Immunotherapy has led to a paradigm shift in the treatment of several cancers. There have been significant efforts to identify biomarkers that can predict response and toxicities related to immune checkpoint inhibitor (ICPI) therapy. Despite these advances, it has been challenging to tease out why a subset of patients benefit more than others or why certain patients experience immune-related adverse events (irAEs). Although the immune-modulating properties of the human gut bacterial ecosystem are yet to be fully elucidated, there has been growing interest in evaluating the role of the gut microbiome in shaping the therapeutic response to cancer immunotherapy. Considerable research efforts are currently directed to utilizing metagenomic and metabolic profiling of stool microbiota in patients on ICPI-based therapies.Dysbiosis or loss of microbial diversity has been associated with a poor treatment response to ICPIs and worse survival outcomes in cancer patients. Emerging data have shown that certain bacterial strains, such as Faecalibacterium that confer sensitivity to ICPI, also have a higher propensity to increase the risk of irAEs.

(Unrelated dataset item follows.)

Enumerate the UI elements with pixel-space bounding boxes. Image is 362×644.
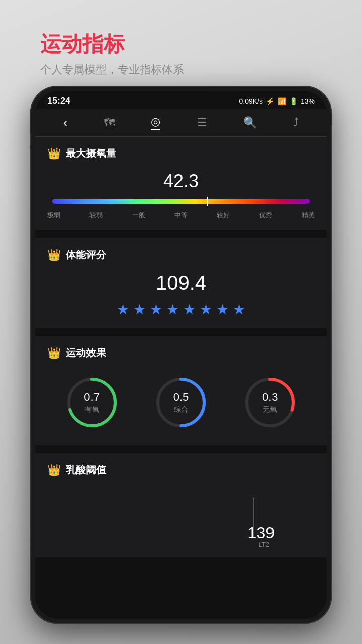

Additionally, the microbiome can modulate the local immune response at the intestinal interface and influence the trafficking of bacterial peptide primed T-cells distally, influencing the toxicity patterns to ICPI. Antibiotic or diet induced alterations in composition of the microbiome can also indirectly alter the production of certain bacterial metabolites such as deoxycholate and short chain fatty acids that can influence the anti-tumor tolerogenesis. Gaining sufficient understanding of the exact mechanisms underpinning the interplay between ICPI induced anti-tumor immunity and the immune modulatory role gut microbiome can be vital in identifying potential avenues of improving outcomes to cancer immunotherapy. In the current review, we have summarized and highlighted the key emerging data supporting the role of gut microbiome in regulating response to ICPIs in cancer.